Immunofluorescence was executed to analyze the expression level of HIF1A. H9c2 cardiac cells cultured in chamber slides (SPL Life Sciences, Korea) were challenged with Dox for 24 h. They were then fixed in 4% paraformaldehyde for 1 h, permeabilized with 0.1% Triton X-100 for 5 min followed by blocking for 1 h to avoid nonspecific binding. Next, H9c2 cells were incubated with the HIF1α primary antibody for 1 h and Alexa Fluor 488 Red anti-rabbit IgG secondary antibody for 1 h. Lastly, cells were washed, and stained with DAPI, and then imaged to analyze the expression of HIF1A.
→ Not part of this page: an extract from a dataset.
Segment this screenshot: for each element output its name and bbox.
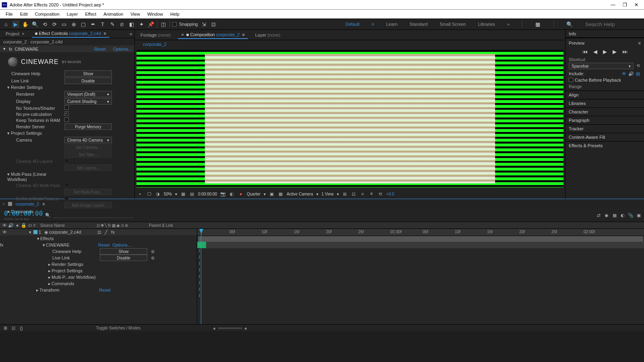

Co-immunoprecipitation (Co-IP)

To evaluate protein-protein interactions, the total cellular extract from H9c2 cells was immunoprecipitation using Protein G magnetic beads (Millipore), according to the guidelines provided by the manufacturer. From the whole cell lysate 500 μg of protein was probed with 3 μg of the primary antibody overnight at 4°C. Finally, the protein complexes were washed with PBS and eluted at 95°C. The resultant elute was analyzed by the western blotting method as described above.

Statistical analysis

Data values are expressed as the means ± standard deviation. The significance of the treatment effect was assessed by one-way analysis of variance using the GraphPad Prism5. All western blots and immunofluorescence images were analyzed using ImageJ software. Differences were considered to be statistically significant for P < 0.05.

Abbreviations

DOX: doxorubicin; ROS: reactive oxygen species; HIF1α: hypoxia-inducible factor-1α; IGFBP-3: insulin-like growth factor binding protein-3; PHD: prolyl hydroxylase domain-containing protein; IGF-1: Insulin-like growth factor-1; PI3K: phosphoinositide 3-kinase.

Author Contributions

Su-Ying Wen: Conceptualization, Data curation, Formal analysis, Investigation, Conceptualization, Writing - review and editing. Ayaz Ali: Data curation, Formal analysis, Investigation, Methodology, review and editing. I-Chieh Huang: Conceptualization, Data curation, Formal analysis, Visualization, Software. Jian-Sheng Liu: Project administration, Resources, Software. Po-Yuan Chen: Supervision, Validation, Visualization. Vijaya Padma Viswanadha: Supervision, Validation, Visualization. Chih-Yang Huang: Methodology, Project administration, Resources, Supervision, Funding acquisition. Wei-Wen Kuo: Conceptualization, Data curation, Funding acquisition, Investigation, administration, Resources, Supervision, Validation. All authors revised the manuscript critically for important intellectual content and approved the final version of the manuscript.

Acknowledgments

The authors would like to acknowledge the Instrument Center of R&D Office at China Medical University for technical assistance.

Conflicts of Interest

The authors declare no conflicts of interest related to this study.

Ethical Statement

All the experiments in this study were approved by the Ethical Committee Faculty of China Medical University.

Funding

This study was supported by a grant from China Medical University (CMU111-S-05).